:: REQUIREMENT ::
Please transcribe the entries below exactly and leave out every picture.

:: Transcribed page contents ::
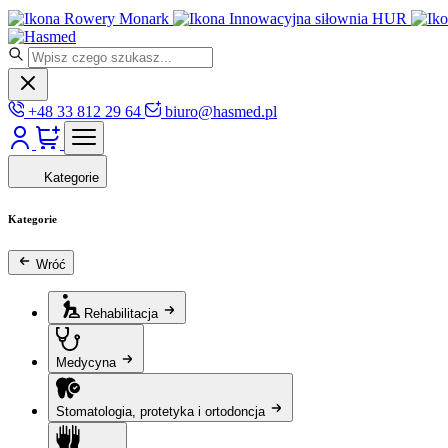
Rowery Monark
Innowacyjna siłownia HUR
+48 33 812 29 64
biuro@hasmed.pl
Kategorie
Kategorie
Wróć
Rehabilitacja
Medycyna
Stomatologia, protetyka i ortodoncja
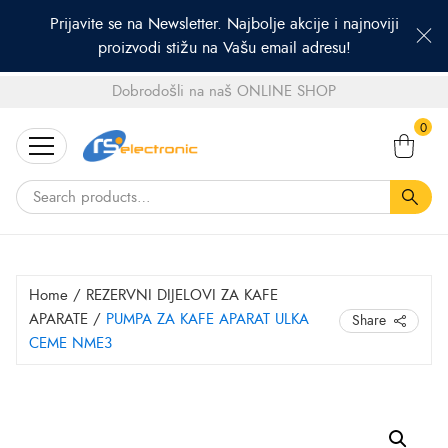
Prijavite se na Newsletter. Najbolje akcije i najnoviji
proizvodi stižu na Vašu email adresu!
Dobrodošli na naš ONLINE SHOP
Search
0
for:
Home
/
REZERVNI DIJELOVI ZA KAFE
APARATE
/
PUMPA ZA KAFE APARAT ULKA
Share
CEME NME3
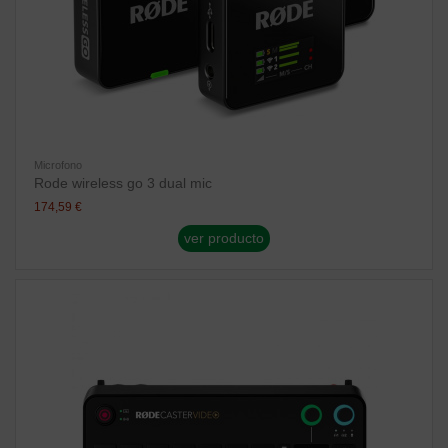
Microfono
Rode wireless go 3 dual mic
174,59 €
ver producto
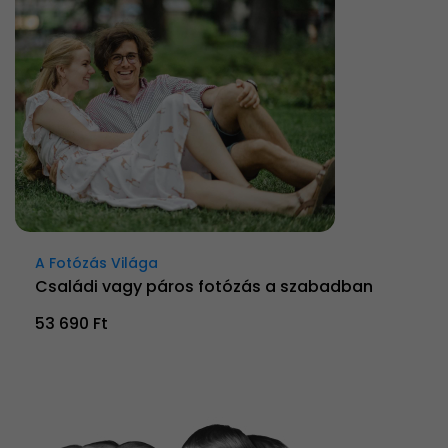
A Fotózás Világa
Családi vagy páros fotózás a szabadban
53 690 Ft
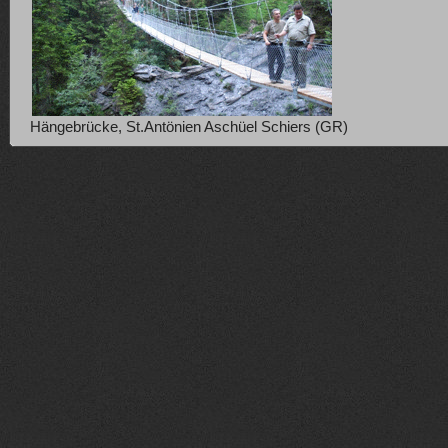
Hängebrücke, St.Antönien Aschüel Schiers (GR)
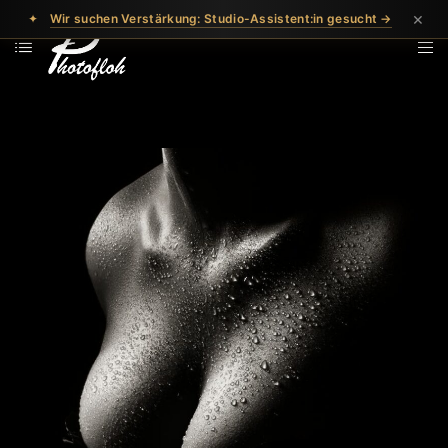
×
✦
Wir suchen Verstärkung: Studio-Assistent:in gesucht →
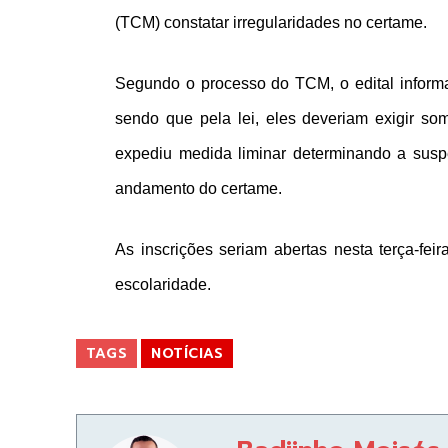
(TCM) constatar irregularidades no certame.
Segundo o processo do TCM, o edital inform
sendo que pela lei, eles deveriam exigir so
expediu medida liminar determinando a susp
andamento do certame.
As inscrições seriam abertas nesta terça-fei
escolaridade.
TAGS
NOTÍCIAS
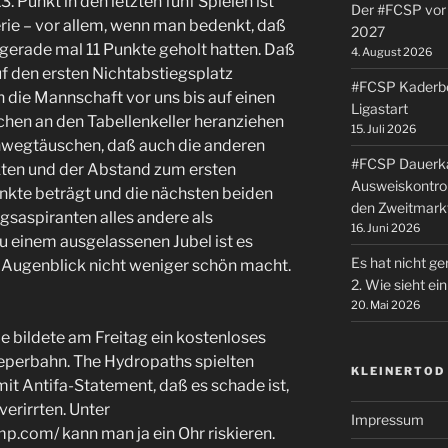
. Punkt in den letzten fünf Spielen ist
Der #FCSP vor 
ie – vor allem, wenn man bedenkt, daß
2027
n gerade mal 11 Punkte geholt hatten. Daß
4. August 2026
f den ersten Nichtabstiegsplatz
#FCSP Kaderbe
 die Mannschaft vor uns bis auf einen
Ligastart
chen an den Tabellenkeller heranziehen
15. Juli 2026
inwegtäuschen, daß auch die anderen
#FCSP Dauerka
nkten und der Abstand zum ersten
Ausweiskontrol
nkte beträgt und die nächsten beiden
den Zweitmark
gsaspiranten alles andere als
16. Juni 2026
u einem ausgelassenen Jubel ist es
Es hat nicht ge
n Augenblick nicht weniger schön macht.
2. Wie sieht e
20. Mai 2026
 bildete am Freitag ein kostenloses
eperbahn. The Hydropaths spielten
KLEINERTOD
it Antifa-Statement, daß es schade ist,
verirrten. Unter
Impressum
p.com/ kann man ja ein Ohr riskieren.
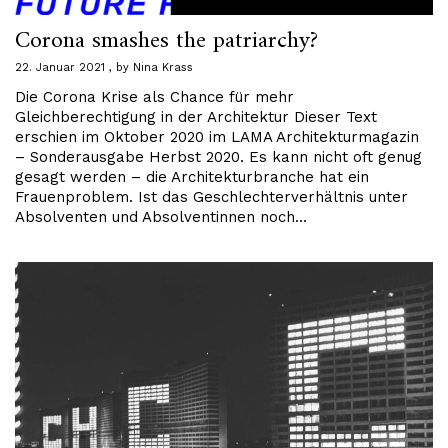
Corona smashes the patriarchy?
22. Januar 2021
by
Nina Krass
Die Corona Krise als Chance für mehr
Gleichberechtigung in der Architektur Dieser Text
erschien im Oktober 2020 im LAMA Architekturmagazin
– Sonderausgabe Herbst 2020. Es kann nicht oft genug
gesagt werden – die Architekturbranche hat ein
Frauenproblem. Ist das Geschlechterverhältnis unter
Absolventen und Absolventinnen noch…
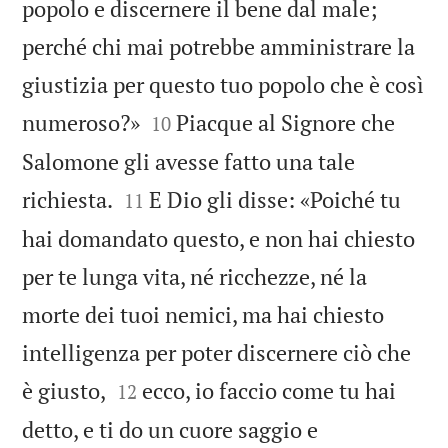
popolo e discernere il bene dal male;
perché chi mai potrebbe amministrare la
giustizia per questo tuo popolo che è così


numeroso?»
Piacque al Signore che
10
Salomone gli avesse fatto una tale


richiesta.
E Dio gli disse: «Poiché tu
11
hai domandato questo, e non hai chiesto
per te lunga vita, né ricchezze, né la
morte dei tuoi nemici, ma hai chiesto
intelligenza per poter discernere ciò che


è giusto,
ecco, io faccio come tu hai
12
detto, e ti do un cuore saggio e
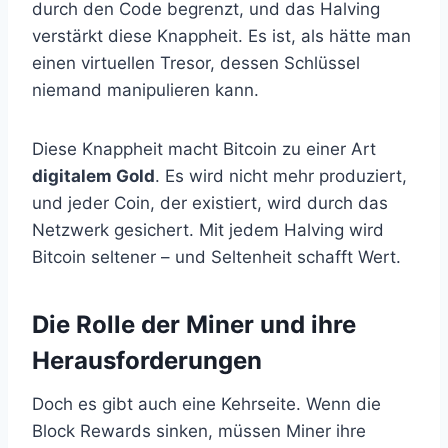
durch den Code begrenzt, und das Halving
verstärkt diese Knappheit. Es ist, als hätte man
einen virtuellen Tresor, dessen Schlüssel
niemand manipulieren kann.
Diese Knappheit macht Bitcoin zu einer Art
digitalem Gold
. Es wird nicht mehr produziert,
und jeder Coin, der existiert, wird durch das
Netzwerk gesichert. Mit jedem Halving wird
Bitcoin seltener – und Seltenheit schafft Wert.
Die Rolle der Miner und ihre
Herausforderungen
Doch es gibt auch eine Kehrseite. Wenn die
Block Rewards sinken, müssen Miner ihre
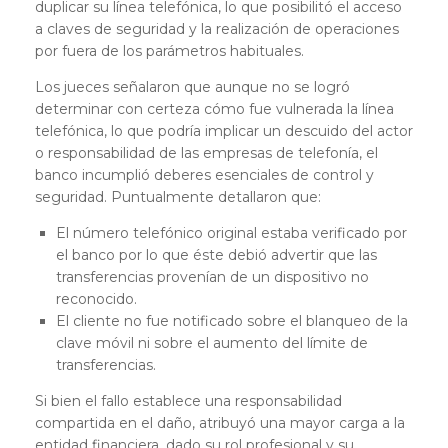
duplicar su línea telefónica, lo que posibilitó el acceso
a claves de seguridad y la realización de operaciones
por fuera de los parámetros habituales.
Los jueces señalaron que aunque no se logró
determinar con certeza cómo fue vulnerada la línea
telefónica, lo que podría implicar un descuido del actor
o responsabilidad de las empresas de telefonía, el
banco incumplió deberes esenciales de control y
seguridad. Puntualmente detallaron que:
El número telefónico original estaba verificado por
el banco por lo que éste debió advertir que las
transferencias provenían de un dispositivo no
reconocido.
El cliente no fue notificado sobre el blanqueo de la
clave móvil ni sobre el aumento del límite de
transferencias.
Si bien el fallo establece una responsabilidad
compartida en el daño, atribuyó una mayor carga a la
entidad financiera, dado su rol profesional y su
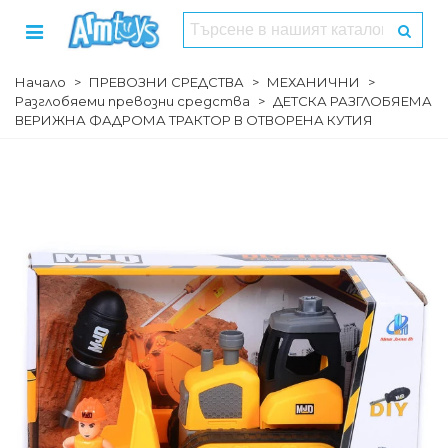
Начало
>
ПРЕВОЗНИ СРЕДСТВА
>
МЕХАНИЧНИ
>
Разглобяеми превозни средства
>
ДЕТСКА РАЗГЛОБЯЕМА
ВЕРИЖНА ФАДРОМА ТРАКТОР В ОТВОРЕНА КУТИЯ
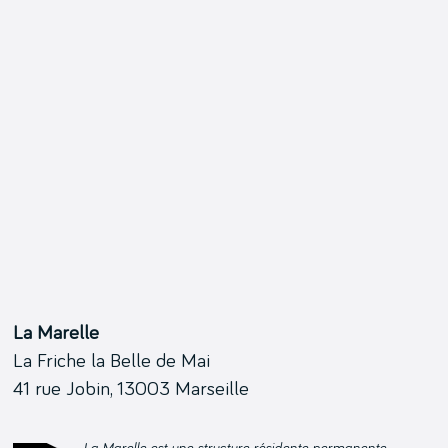
La Marelle
La Friche la Belle de Mai
41 rue Jobin, 13003 Marseille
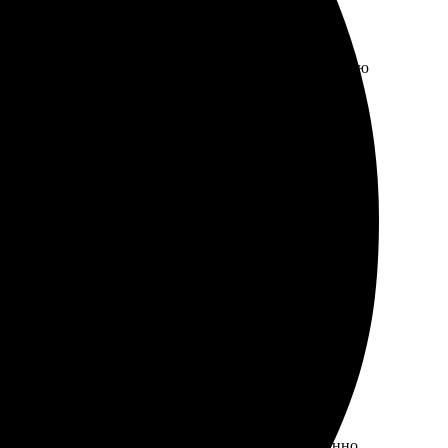
связи, все подробно объяснили по заказу. Рекомендую
порадовало, цвета яркие. Получил заказ на следующий
их на сайт, и все прошло очень быстро. Неожиданно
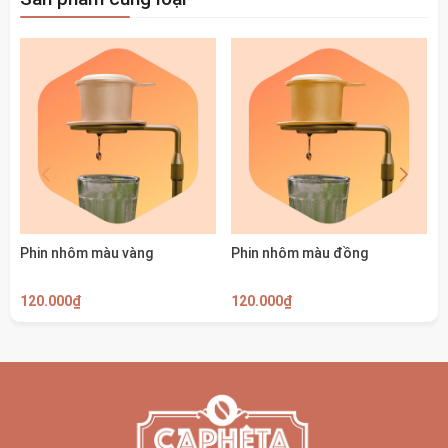
Phin nhôm màu vàng
Phin nhôm màu đồng
120.000₫
120.000₫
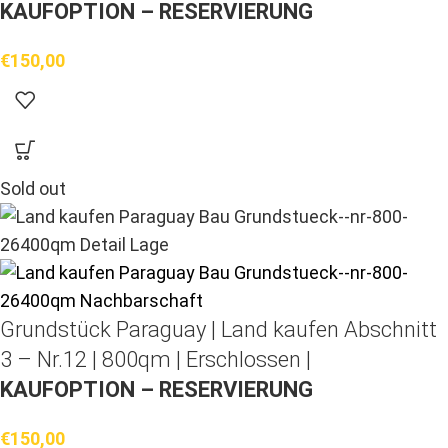
KAUFOPTION – RESERVIERUNG
€
150,00
Sold out
Grundstück Paraguay |
Land kaufen
Abschnitt
3 – Nr.12 | 800qm | Erschlossen |
KAUFOPTION – RESERVIERUNG
€
150,00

:: RESPONSE FOR THIS EXERCISE ::
Rowery Monark
Innowacyjna siłownia HUR
+48 33 812 29 64
biuro@hasmed.pl
Kategorie
Kategorie
Wróć
Rehabilitacja
Medycyna
Stomatologia, protetyka i ortodoncja
Prijavite se na Newsletter. Najbolje akcije i najnoviji
proizvodi stižu na Vašu email adresu!
Dobrodošli na naš ONLINE SHOP
Search
0
for:
Home
/
REZERVNI DIJELOVI ZA KAFE
APARATE
/
PUMPA ZA KAFE APARAT ULKA
Share
CEME NME3
Microfono
Rode wireless go 3 dual mic
174,59 €
ver producto
A Fotózás Világa
Családi vagy páros fotózás a szabadban
53 690 Ft
Hängebrücke, St.Antönien Aschüel Schiers (GR)
×
✦
Wir suchen Verstärkung: Studio-Assistent:in gesucht →
(TCM) constatar irregularidades no certame.
Segundo o processo do TCM, o edital inform
sendo que pela lei, eles deveriam exigir so
expediu medida liminar determinando a susp
andamento do certame.
As inscrições seriam abertas nesta terça-fei
escolaridade.
TAGS
NOTÍCIAS
. Punkt in den letzten fünf Spielen ist
Der #FCSP vor 
ie – vor allem, wenn man bedenkt, daß
2027
n gerade mal 11 Punkte geholt hatten. Daß
4. August 2026
f den ersten Nichtabstiegsplatz
#FCSP Kaderbe
 die Mannschaft vor uns bis auf einen
Ligastart
chen an den Tabellenkeller heranziehen
15. Juli 2026
inwegtäuschen, daß auch die anderen
#FCSP Dauerka
nkten und der Abstand zum ersten
Ausweiskontrol
nkte beträgt und die nächsten beiden
den Zweitmark
gsaspiranten alles andere als
16. Juni 2026
u einem ausgelassenen Jubel ist es
Es hat nicht ge
n Augenblick nicht weniger schön macht.
2. Wie sieht e
20. Mai 2026
 bildete am Freitag ein kostenloses
eperbahn. The Hydropaths spielten
KLEINERTOD
it Antifa-Statement, daß es schade ist,
verirrten. Unter
Impressum
p.com/ kann man ja ein Ohr riskieren.
Corona smashes the patriarchy?
22. Januar 2021
by
Nina Krass
Die Corona Krise als Chance für mehr
Gleichberechtigung in der Architektur Dieser Text
erschien im Oktober 2020 im LAMA Architekturmagazin
– Sonderausgabe Herbst 2020. Es kann nicht oft genug
gesagt werden – die Architekturbranche hat ein
Frauenproblem. Ist das Geschlechterverhältnis unter
Absolventen und Absolventinnen noch…
popolo e discernere il bene dal male;
perché chi mai potrebbe amministrare la
giustizia per questo tuo popolo che è così


numeroso?»
Piacque al Signore che
10
Salomone gli avesse fatto una tale


richiesta.
E Dio gli disse: «Poiché tu
11
hai domandato questo, e non hai chiesto
per te lunga vita, né ricchezze, né la
morte dei tuoi nemici, ma hai chiesto
intelligenza per poter discernere ciò che


è giusto,
ecco, io faccio come tu hai
12
detto, e ti do un cuore saggio e
durch den Code begrenzt, und das Halving
verstärkt diese Knappheit. Es ist, als hätte man
einen virtuellen Tresor, dessen Schlüssel
niemand manipulieren kann.
Diese Knappheit macht Bitcoin zu einer Art
digitalem Gold
. Es wird nicht mehr produziert,
und jeder Coin, der existiert, wird durch das
Netzwerk gesichert. Mit jedem Halving wird
Bitcoin seltener – und Seltenheit schafft Wert.
Die Rolle der Miner und ihre
Herausforderungen
Doch es gibt auch eine Kehrseite. Wenn die
Block Rewards sinken, müssen Miner ihre
duplicar su línea telefónica, lo que posibilitó el acceso
a claves de seguridad y la realización de operaciones
por fuera de los parámetros habituales.
Los jueces señalaron que aunque no se logró
determinar con certeza cómo fue vulnerada la línea
telefónica, lo que podría implicar un descuido del actor
o responsabilidad de las empresas de telefonía, el
banco incumplió deberes esenciales de control y
seguridad. Puntualmente detallaron que:
El número telefónico original estaba verificado por
el banco por lo que éste debió advertir que las
transferencias provenían de un dispositivo no
reconocido.
El cliente no fue notificado sobre el blanqueo de la
clave móvil ni sobre el aumento del límite de
transferencias.
Si bien el fallo establece una responsabilidad
compartida en el daño, atribuyó una mayor carga a la
entidad financiera, dado su rol profesional y su
Начало
>
ПРЕВОЗНИ СРЕДСТВА
>
МЕХАНИЧНИ
>
Разглобяеми превозни средства
>
ДЕТСКА РАЗГЛОБЯЕМА
ВЕРИЖНА ФАДРОМА ТРАКТОР В ОТВОРЕНА КУТИЯ
La Marelle
La Friche la Belle de Mai
41 rue Jobin, 13003 Marseille
связи, все подробно объяснили по заказу. Рекомендую
порадовало, цвета яркие. Получил заказ на следующий
их на сайт, и все прошло очень быстро. Неожиданно
Phin nhôm màu vàng
Phin nhôm màu đồng
120.000₫
120.000₫
KAUFOPTION – RESERVIERUNG
€
150,00
Sold out
Grundstück Paraguay |
Land kaufen
Abschnitt
3 – Nr.12 | 800qm | Erschlossen |
KAUFOPTION – RESERVIERUNG
€
150,00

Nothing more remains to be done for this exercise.